Fig 10. Nuclear transport of AdV involves the autophagic machinery.

(A) Representative panel of WT or M1 infected cells at 1hpi stained with LC3 (red signal) and pericentrin (green signal) specific antibodies. (B) Quantification of the relative distribution of autophagosomes for experiment shown in (A) essentially analyzed as described for Fig 9E. (n>12 cells; NS: no significant; *: P<0.05; **: P<0.01) (C) Representative panel of WT infected cells at 1hpi depleted for ATG5 or control depleted (as indicated) and stained with AdV (red signal) and pericentrin (green signal) specific antibodies. (D) Quantification of the relative virus distribution as in (B) for the experiment shown in (C) including the distribution of M1 and WT viruses. (n>12 cells; NS: no significant, **: P<0.01) (E) Representative panel of WT infected cells at 1hpi depleted for ATG5 or control depleted (as indicated) and stained with AdV (red signal) and PVI (green signal) specific antibodies to mark PVI separation from the virus. (F) Infection time course analysis of PVI release from M1 (red line) vs. WT (black line) viruses in ATG5 depleted (dotted line) vs. control depleted cells (solid line). Shown is the percentage of PVI positive AdV at indicated time points. The errors bars are cell-to-cell variation (10 cells were analyzed for each conditions). (G) Representative panel of WT infected cells at 1hpi and stained with specific antibodies against AdV (red signal) and specific antibodies against PVII (green signal) to mark nuclear genomes. (H) Quantification of nuclear genome delivery. ATG5 and control depleted cells were infected with WT and M1 and fixed at 1 and 2hpi and stained for AdV and PVII. The number of nuclear PVII dots was calculated and normalized for virus particles at each condition as indicated below the graph (n>16 cells; **: P<0.01; ***: P<0.0001). (See also S7 Fig).

Fig 11. Model for adenovirus control of autophagic processes upon entry.

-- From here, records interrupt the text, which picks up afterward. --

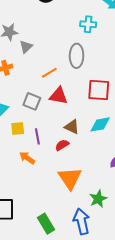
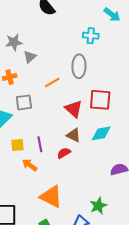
red triangle: (59, 96) -> (74, 109), moved, turned 30
gray square: (32, 101) -> (24, 102), moved, turned -30
yellow square: (18, 129) -> (18, 145), moved
orange triangle: (70, 178) -> (51, 197), moved, turned -30

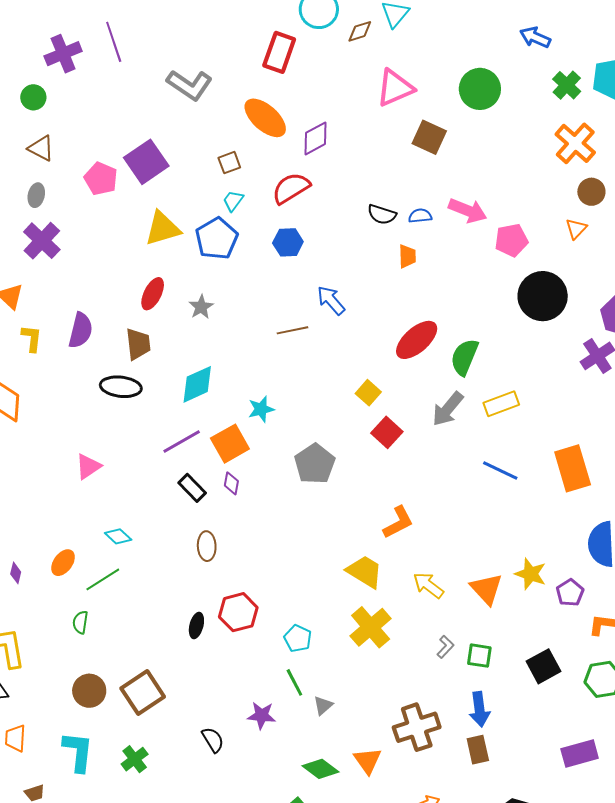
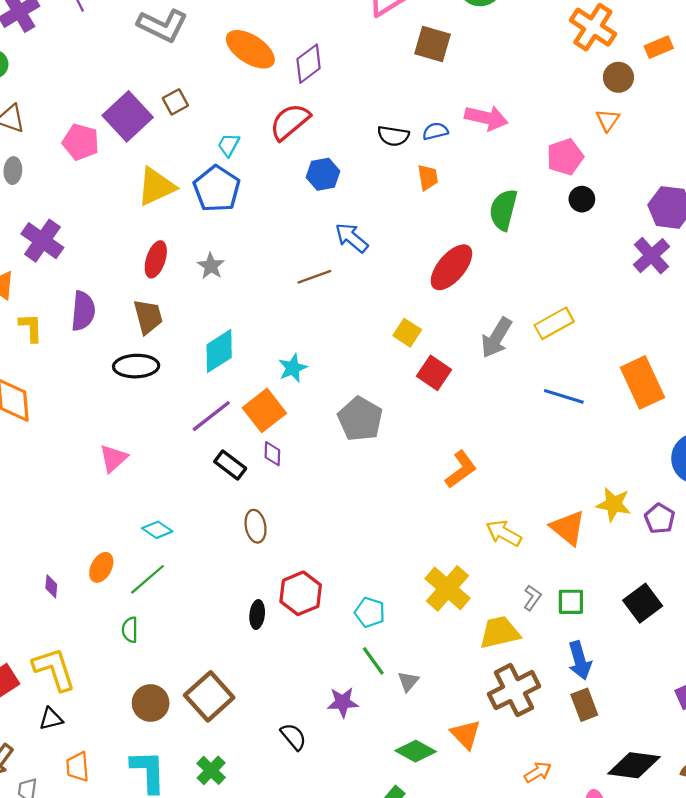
brown square: (229, 163) -> (175, 102), moved
pink pentagon: (511, 240) -> (565, 157), moved
purple cross: (42, 241) -> (42, 241), moved
blue hexagon: (288, 242) -> (323, 174), moved
black circle: (543, 296) -> (582, 199), size x0.5
green semicircle: (464, 357) -> (503, 210), moved
yellow trapezoid: (365, 572) -> (500, 632), moved, turned -36

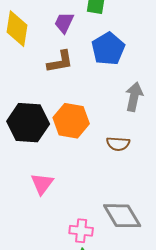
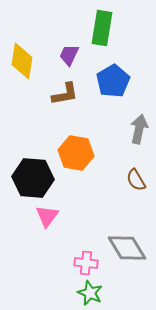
black hexagon: (28, 123) -> (33, 178), moved
brown semicircle: (118, 144) -> (136, 180), moved, turned 55

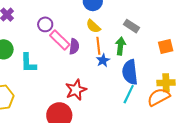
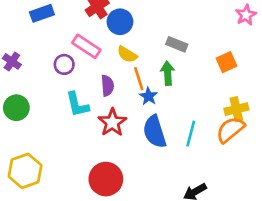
pink rectangle: (60, 40) -> (86, 46), moved
cyan L-shape: (28, 63) -> (77, 104), moved
blue semicircle: (130, 72) -> (155, 132), moved
red star: (76, 90) -> (112, 122), moved

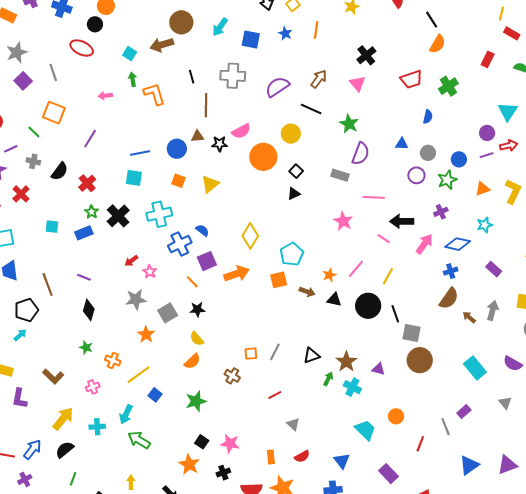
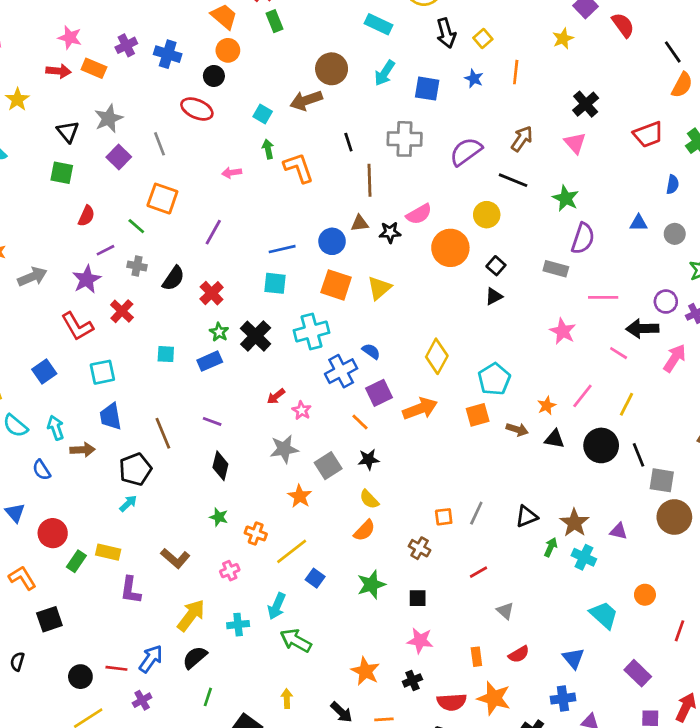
purple circle: (416, 175) -> (666, 302), moved
orange square: (179, 181) -> (336, 285), size x1.6
black square: (202, 442) -> (418, 598), moved, turned -32

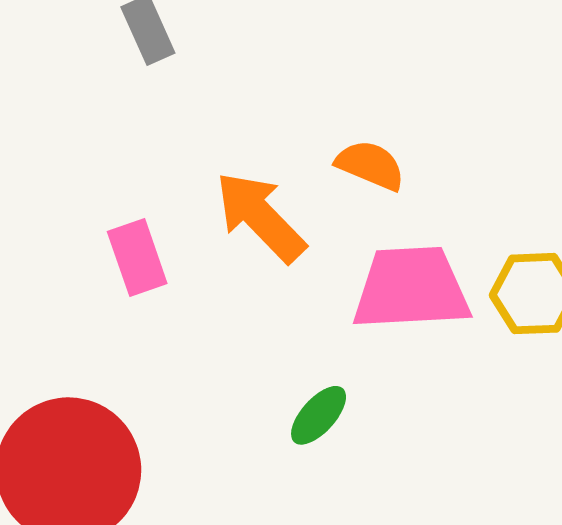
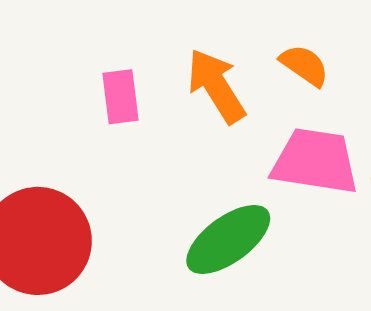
green ellipse: (319, 415) -> (228, 240), size x1.8

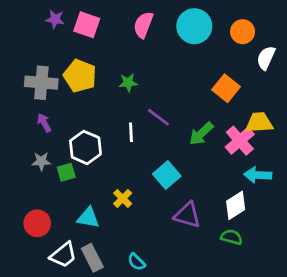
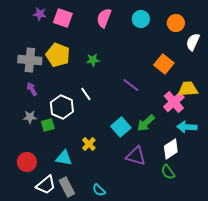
cyan circle: (194, 26) -> (141, 19), size x0.7
purple line: (158, 117) -> (131, 85), moved
white line: (131, 132) -> (86, 94), moved, turned -32
green arrow: (201, 134) -> (146, 123), moved
green semicircle: (232, 237) -> (168, 172), turned -140

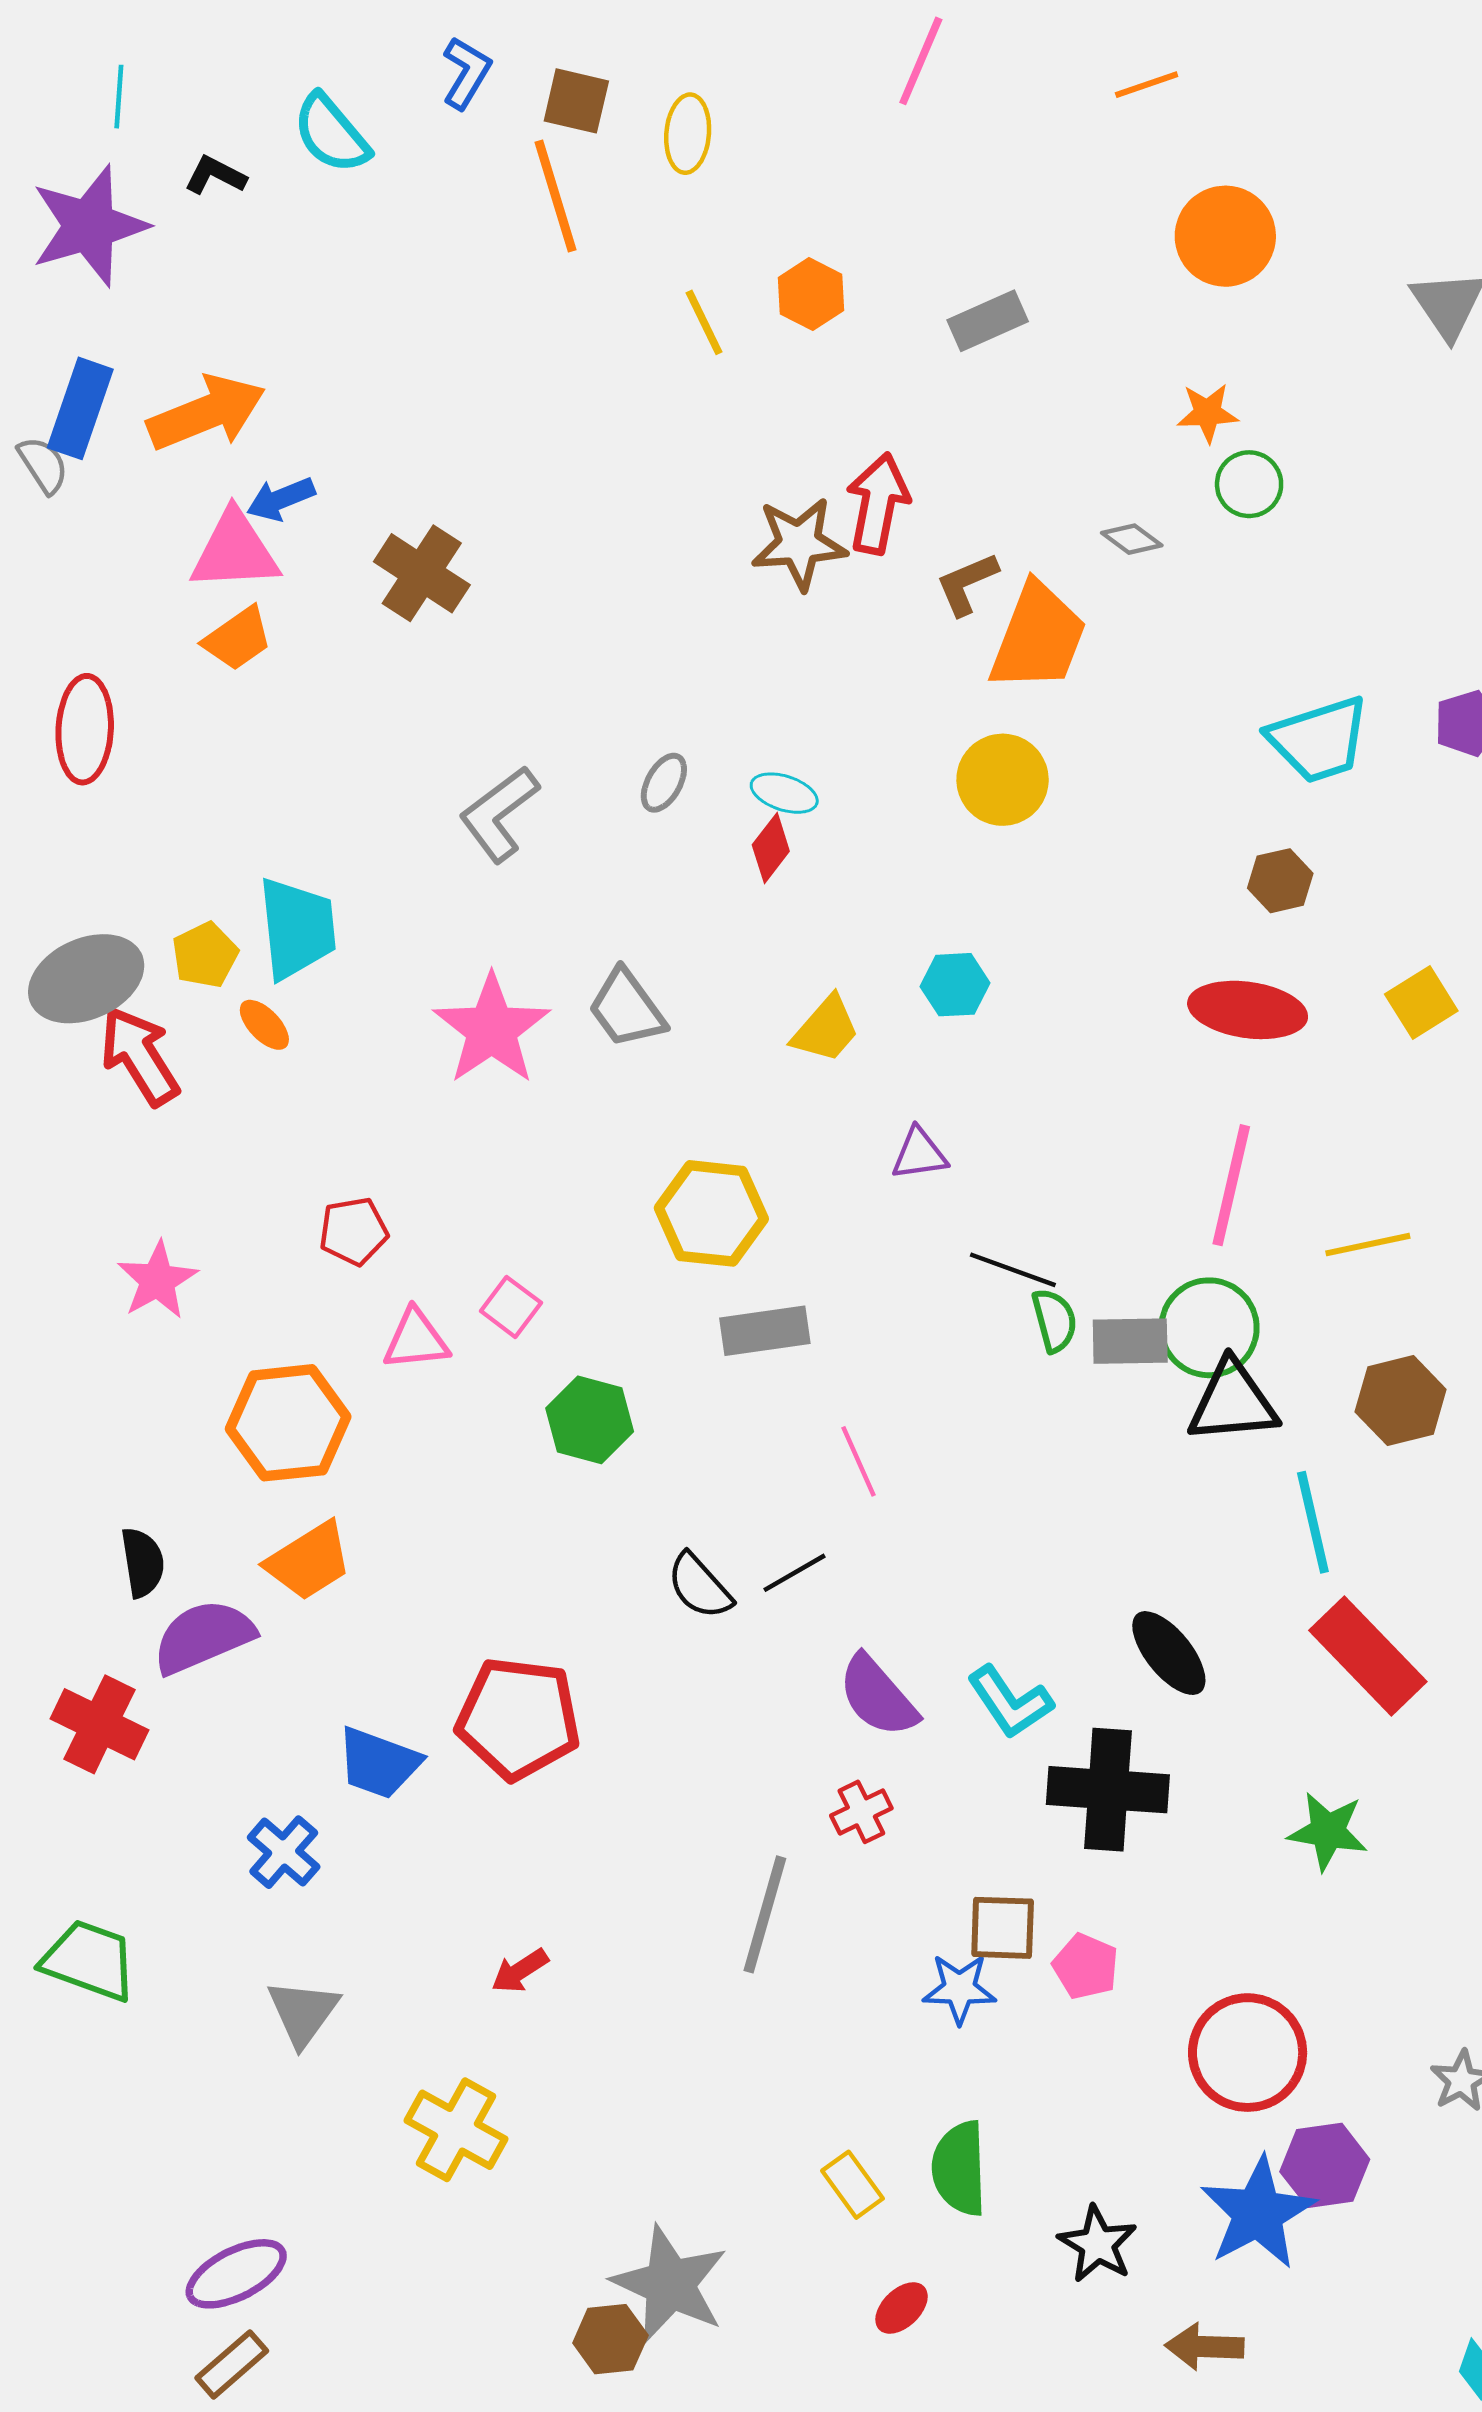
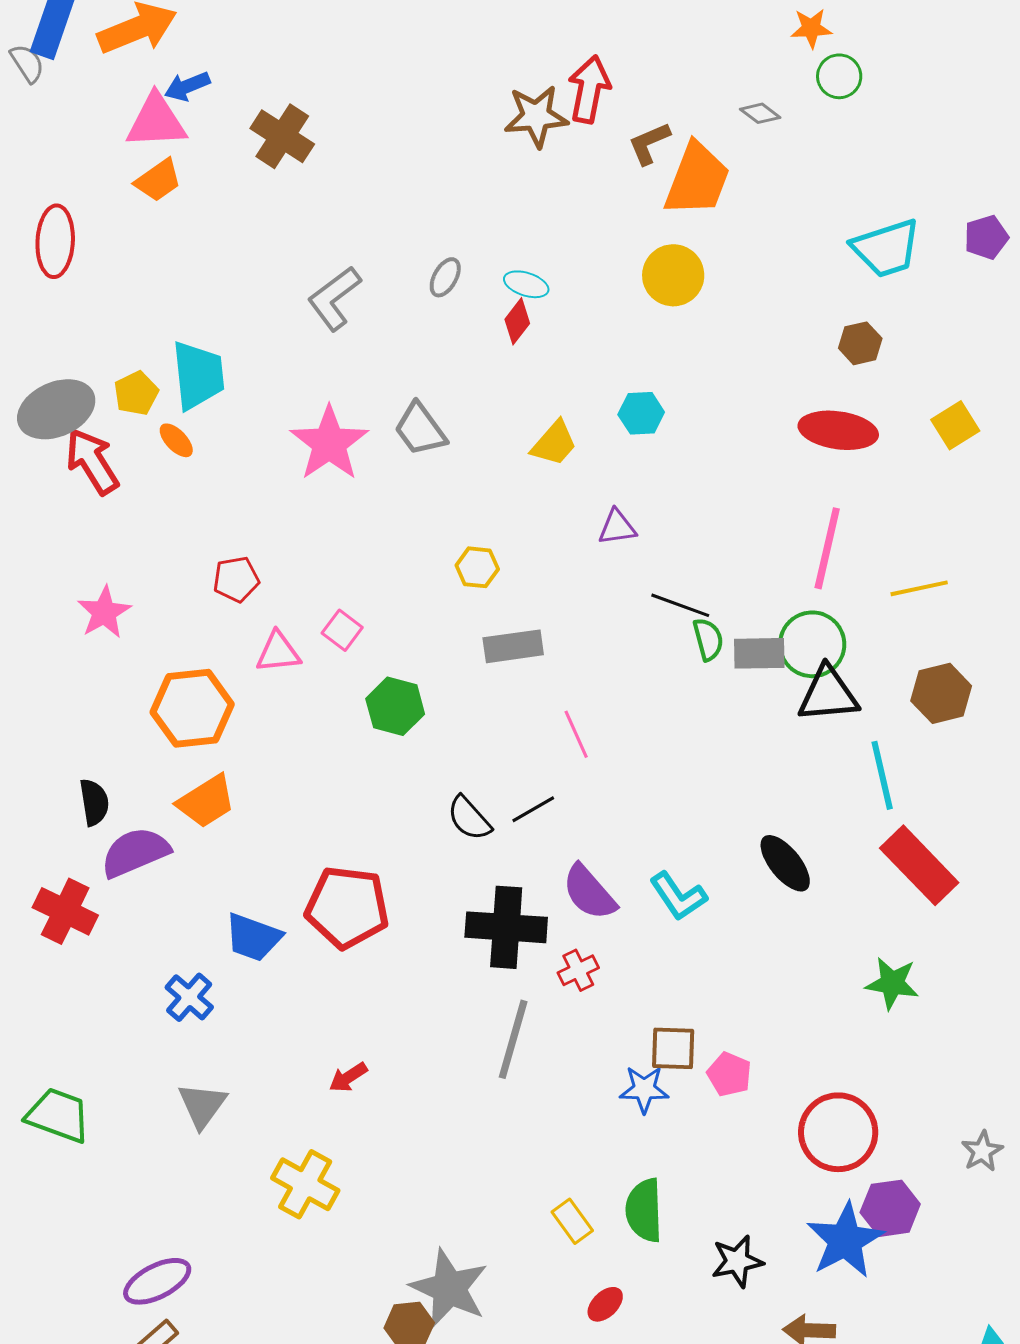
yellow hexagon: (711, 1213) -> (477, 567), size x0.6
black cross: (1108, 1790) -> (506, 927), moved
green trapezoid: (89, 1960) -> (58, 1115), moved
black star: (1098, 2244) -> (737, 1261), turned 30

AdV enter cells by receptor-mediated endocytosis (1) followed by partial disassembly to release the internal membrane lytic capsid protein PVI (2). PVI release initiates membrane rupture and intralumenal glycans are recognized via galectins and the autophagic machinery is recruited through Gal8 and LC3 to the damaged endosome mediated by yet to clarify adapter molecules (3). The recruitment of Nedd4.2 via the PPxY motif in PVI prevents formation of autophagosomes via an unknown mechanisms and facilitates endosomal escape (4). Endosomal escape involves the autophagic machinery because ATG5 depletion affects dissociation of virus from damaged vesicle. Dynein motor complexes are also required to access cytosolic microtubule mediated transport towards the MTOC which may occur in association with LC3 (5). Subsequent genome release occurs at the nuclear pore complex (6). Genome delivery is delayed upon ATG5 depletion. If PVI is not released (AdV-TS1), no membrane damage occurs and viruses are degraded via lysosomal sorting (7). If PVI is released and membrane damage occurs but the virus does not escape (AdV-M1), capsids are degraded via autophagy (8). This degradation is limited in absence of functional autophagy (e.g. upon ATG5 depletion).